İsrail'in Filistinlileri hedef alan sistematik şiddetinden ve istismarından rahatsız olan eski İsrail askerleri tarafından 2004'te kurulan Breaking The Silence organizasyonu, İsrail askerlerinin Filistinlilere uzun yıllardır uyguladığı şiddeti ve zorbalığı, askerlerin itiraflarıyla gün yüzüne çıkardı.
Organizasyon, görüntülü ve yazılı olmak üzere çeşitli bölgelerden ve taburlardan yüzlerce askerin İsrail ordusunda görev aldıkları dönemlerde gerek kendilerinin gerek ast ve üstlerinin işlediği insan hakları ihlallerinin yalnızca küçük bir bölümünü arşivleyerek dünyaya duyurdu.

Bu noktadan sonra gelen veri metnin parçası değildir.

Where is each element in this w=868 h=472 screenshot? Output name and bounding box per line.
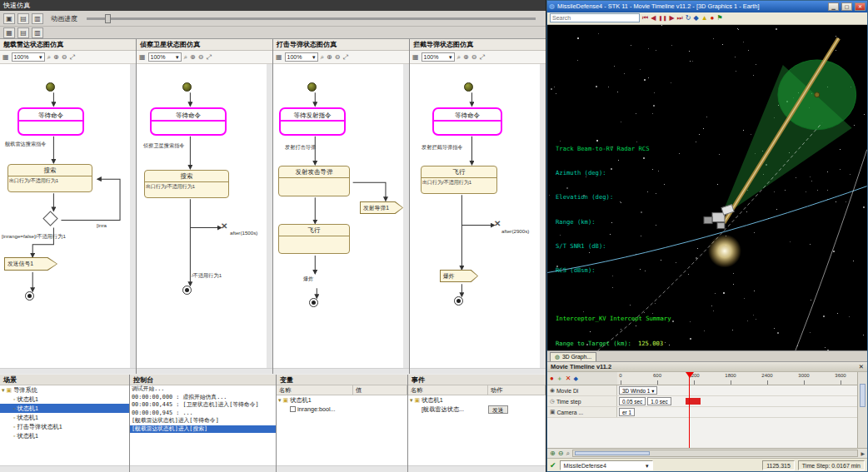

Breaking The Silence'ın kurucularından Avner Gvaryahu ve ortakları, yüzlerce askerin yıllardır bu insan hakları ihlallerinin itiraflarının arşivlendiği bir internet sitesi içeriği sunuyor.
İsrail ordusunun işgal ettiği bölgelerde iki yıl görev yapan Gvaryahu, bu dönemi, "Filistinlilerin kendi evlerinde güvende hissetmediklerinden emin olmak" sözleriyle niteledi.
Gvaryahu, organizasyonun kuruluş sebebini de "orduda görev yaptığı süre boyunca hem kendisinin hem de diğer askerlerin Filistinlilere gösterdiği düşmanca tavır ve davranışlardan pişmanlık duymak" olarak tanımladı.
Organizasyonun Batı Şeria'da iki yıl askerlik yapan bir diğer kurucusu Yehuda Shaul, "Orduda çalıştığım süre boyunca iyi bir insan olduğuma ve bizim iyi olan taraf olduğumuza inanarak yaşadım. Bir anda İsrail olarak yaptıklarımızı ve parçası olduğum şeyin gerçekliğini fark ettim." dedi.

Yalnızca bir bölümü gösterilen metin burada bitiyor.